19.3.07

Em seara alheia


Contacto

Eu chamo-te e tu não me ouves.
Estarás atrás daquela estrela, disfarçado,
ou oculto numa nebulosa
à espera da palavra que te resgate?
Eu chamo-te e tu talvez me oiças
mas não possas responder-me
porque o vazio da noite não permite
a partilha de sons e de afectos
a uma tão grande distância.
Às vezes bastava-me olhar para o céu
para ter a certeza de que observavas
todos os meus gestos, todos os meus passos.
Era como se as nuvens guardassem
um sorriso teu no seu bojo de ventos e de chuvas.
Adormecia tranquilo no agasalho dessa crença.
Guardo numa gaveta da escrivaninha
a tua carteira, os óculos, o lenço
que usavas no dia em que partiste.
E já lá vão tantos, tantos anos.
De repente dei pela falta dos teus telefonemas,
das perguntas inquietas que me controlavam
as horas e as errâncias.
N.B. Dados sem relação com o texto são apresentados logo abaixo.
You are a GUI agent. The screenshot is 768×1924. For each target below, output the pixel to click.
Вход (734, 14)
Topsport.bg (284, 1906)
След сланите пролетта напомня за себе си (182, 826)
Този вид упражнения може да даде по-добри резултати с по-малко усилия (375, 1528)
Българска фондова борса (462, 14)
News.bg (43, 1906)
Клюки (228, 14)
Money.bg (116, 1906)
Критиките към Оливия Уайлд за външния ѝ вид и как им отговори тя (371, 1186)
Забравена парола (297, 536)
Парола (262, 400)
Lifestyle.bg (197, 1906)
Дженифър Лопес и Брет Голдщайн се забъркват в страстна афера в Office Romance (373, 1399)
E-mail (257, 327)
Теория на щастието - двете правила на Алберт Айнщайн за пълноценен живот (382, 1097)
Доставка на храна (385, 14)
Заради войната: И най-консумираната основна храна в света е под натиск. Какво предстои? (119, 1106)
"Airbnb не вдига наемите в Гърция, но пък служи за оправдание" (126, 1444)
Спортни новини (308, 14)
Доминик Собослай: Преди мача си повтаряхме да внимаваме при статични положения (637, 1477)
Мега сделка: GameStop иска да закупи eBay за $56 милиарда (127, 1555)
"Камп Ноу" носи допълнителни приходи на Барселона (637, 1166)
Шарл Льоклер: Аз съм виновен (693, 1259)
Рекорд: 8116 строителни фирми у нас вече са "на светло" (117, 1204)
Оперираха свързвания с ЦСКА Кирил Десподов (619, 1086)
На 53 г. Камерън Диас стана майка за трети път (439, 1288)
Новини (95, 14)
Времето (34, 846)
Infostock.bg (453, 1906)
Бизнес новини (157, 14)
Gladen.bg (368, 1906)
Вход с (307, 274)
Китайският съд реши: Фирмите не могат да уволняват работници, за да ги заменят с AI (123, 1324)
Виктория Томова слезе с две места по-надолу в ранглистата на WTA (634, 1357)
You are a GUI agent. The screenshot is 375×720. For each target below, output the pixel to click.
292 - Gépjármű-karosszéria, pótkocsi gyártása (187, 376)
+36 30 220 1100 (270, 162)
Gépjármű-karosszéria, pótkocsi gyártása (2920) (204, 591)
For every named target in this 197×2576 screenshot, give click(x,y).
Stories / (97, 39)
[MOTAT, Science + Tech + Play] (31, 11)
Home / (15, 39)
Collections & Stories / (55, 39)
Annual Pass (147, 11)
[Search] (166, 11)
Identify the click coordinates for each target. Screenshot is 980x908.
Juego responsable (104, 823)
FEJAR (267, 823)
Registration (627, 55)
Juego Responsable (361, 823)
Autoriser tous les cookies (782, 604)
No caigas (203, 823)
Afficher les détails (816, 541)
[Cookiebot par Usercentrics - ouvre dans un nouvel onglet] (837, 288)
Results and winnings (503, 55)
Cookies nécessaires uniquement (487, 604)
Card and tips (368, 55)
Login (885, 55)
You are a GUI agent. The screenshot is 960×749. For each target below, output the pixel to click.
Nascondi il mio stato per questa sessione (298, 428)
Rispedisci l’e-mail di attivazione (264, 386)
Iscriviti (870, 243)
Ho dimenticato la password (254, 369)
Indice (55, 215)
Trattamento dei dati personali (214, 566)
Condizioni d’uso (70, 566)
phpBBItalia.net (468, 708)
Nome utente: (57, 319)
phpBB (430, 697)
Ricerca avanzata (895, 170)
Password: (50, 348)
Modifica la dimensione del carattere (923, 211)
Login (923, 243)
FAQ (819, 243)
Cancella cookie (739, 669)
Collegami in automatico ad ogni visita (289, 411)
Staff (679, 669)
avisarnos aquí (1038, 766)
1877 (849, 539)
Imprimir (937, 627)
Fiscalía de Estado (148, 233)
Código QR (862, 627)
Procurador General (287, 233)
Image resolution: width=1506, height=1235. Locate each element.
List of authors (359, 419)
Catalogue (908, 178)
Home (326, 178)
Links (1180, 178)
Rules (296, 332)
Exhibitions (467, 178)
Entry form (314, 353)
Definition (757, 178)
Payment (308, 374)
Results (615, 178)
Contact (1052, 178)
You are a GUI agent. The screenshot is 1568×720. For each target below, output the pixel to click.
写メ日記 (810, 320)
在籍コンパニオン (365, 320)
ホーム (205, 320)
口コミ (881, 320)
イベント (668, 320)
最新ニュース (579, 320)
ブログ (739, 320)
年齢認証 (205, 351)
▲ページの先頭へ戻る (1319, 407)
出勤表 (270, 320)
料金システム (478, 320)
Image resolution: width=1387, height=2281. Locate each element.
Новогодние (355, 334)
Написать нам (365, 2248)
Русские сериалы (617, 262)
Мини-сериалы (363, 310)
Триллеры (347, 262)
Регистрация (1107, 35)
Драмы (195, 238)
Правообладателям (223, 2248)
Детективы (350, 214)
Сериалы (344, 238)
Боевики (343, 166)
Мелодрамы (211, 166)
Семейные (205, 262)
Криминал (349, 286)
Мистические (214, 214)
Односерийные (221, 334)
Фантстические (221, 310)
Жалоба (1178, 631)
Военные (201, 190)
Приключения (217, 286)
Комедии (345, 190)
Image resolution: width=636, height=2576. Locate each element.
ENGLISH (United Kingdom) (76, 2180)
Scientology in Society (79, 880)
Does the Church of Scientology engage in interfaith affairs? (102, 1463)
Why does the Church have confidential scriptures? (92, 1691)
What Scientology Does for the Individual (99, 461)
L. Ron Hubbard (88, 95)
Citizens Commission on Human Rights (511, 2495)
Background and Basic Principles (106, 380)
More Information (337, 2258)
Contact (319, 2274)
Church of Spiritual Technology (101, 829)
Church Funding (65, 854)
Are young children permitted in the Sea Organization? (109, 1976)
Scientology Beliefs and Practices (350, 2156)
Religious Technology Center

Tinhas medo,
um medo terrível de me perder,
e afinal fui eu que te perdi. Dizem que foi
a vontade de Deus. E agora eu chamo-te
e tu já não me ouves. Ou será que ouves
e que a pequena estrela pálida, trémula, esquiva
que me ilumina a manhã é apenas
uma forma de o céu escrever a palavra Pai?

José Jorge Letria
In O Livro Branco da Melancolia. Lisboa: Quetzal, 2001

2 comentários:

Anónimo disse...

autor vencedor do prémio municipal de poesia nuno júdice, atribuído ontem pela câmara municipal de aveiro ;) (obrigada pela visita) *

Graça Pires disse...

Obrigada pela notícia. Fico muito contente.